Ultimate Guide to Tax Breaks for New Homeowners

Written by fritzie

Homeownership is important for the U.S. economy, and the government acknowledges its relevance by offering homeowners dedicated tax breaks to make owning a home just a little bit simpler.

The number of homeowner tax breaks stayed relatively the same for several decades. However, the Tax Cuts and Jobs Act of 2017 provided a landmark overhaul of the U.S. tax code and directly impacted tax breaks for homeowners.

Still, there’s an opportunity to get a tax break for buying a house. And more importantly, they’re available for as long as you’re paying the mortgage, so you’ll save every year.

Ready to learn about the best tax breaks for new homeowners? Keep reading to see how much you can save.

6 Simple Tax Breaks for New Homeowners

Do you get a tax break for buying a house? Yes, you do. There are a number of items available for primary residences and new homeowners.

We’ve provided the most common tax breaks for new homeowners including how these deductions were impacted by the recent tax code change.

1. Mortage Interest Tax Deduction

Previously, the mortgage interest tax deduction allowed homeowners to write off the interest costs of their mortgage. It was a politically popular deduction because many considered it to be a way to encourage homeownership by making it more affordable.

Until 2017, homeowners were able to deduct the interest on a $1 million mortgage on both a primary and second property. The new tax law passed in 2017 changed it slightly from 2018 forward. For homes purchased after December 15, 2017, Congress changed the figure to $750,000 for joint filings and $375,000 if you’re married and filing separately.

The change won’t impact homeowners in many parts of the country, but it will hurt you if you’re buying in an expensive state like California. Additionally, the mortgage deduction changes can cause the average homeowner’s tax deductions to drop by $100 in 15 states.

This is because alterations to the mortgage interest tax deduction also impact available deductions available before the tax reform. For example, someone who owns a home at average area price in the Bay Area could lose $100,000 in deductions over the duration of their mortgage.

While few people buy a home with tax implications in mind, the loss of deduction is something to consider if you’re buying in an expensive market like San Francisco or Seattle.

2. Moving Expenses

Until 2018, you were able to deduct some of your moving expenses if you moved to a new home to start a new job.

The new tax law eliminated this option, but it is still worth mentioning here because it remains available for active duty members of the armed forces.

3. Property Tax Deduction

Property tax deductions are another favorite way to ease into homeownership. For states where property taxes are high, this deduction helped relieve a serious tax burden that was otherwise unavoidable.

Previously, all property taxes were deductible.

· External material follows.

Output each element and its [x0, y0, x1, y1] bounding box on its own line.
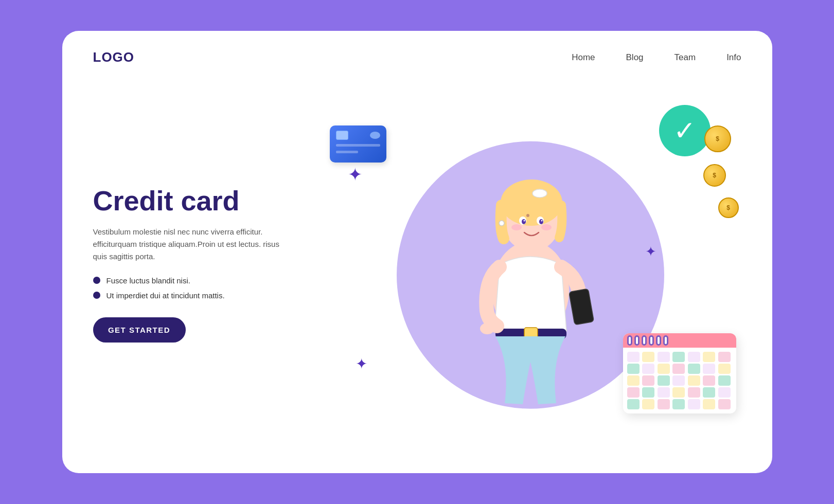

After 2018, the maximum deduction is $10,000 or $5,000 for married couples filing separately.

4. Home Office Deduction

The home office deduction was beloved by the self-employed and small business owners because it allowed them to write off a portion of their mortgage off their taxes when their home workspace met the requirements for a home office.

Despite being appreciated, the home office deduction is also a bugbear because it’s one of the most common excuses used by the IRS for an audit.

It was previously a used and often cited deduction, but it has changed significantly.

It is still true that you must use any office space “exclusively and regularly” as your place of business. Business mail, calls, and clients should be directed to your house or home office.

That means you need to have a room or suite of rooms dedicated to your business. Your kitchen table doesn’t count nor does a desk in your living room. Closet offices don’t count either. Claiming a space deemed to be too large or small for an office is a good way to receive an audit.

To receive the deduction, you’ll deduct the cost of your office against your business income with the Schedule C form.

The bill changed significantly in that employees of companies who worked in home offices were previously able to avail of this deduction. After 2017, only self-employed and businesses can use the deduction.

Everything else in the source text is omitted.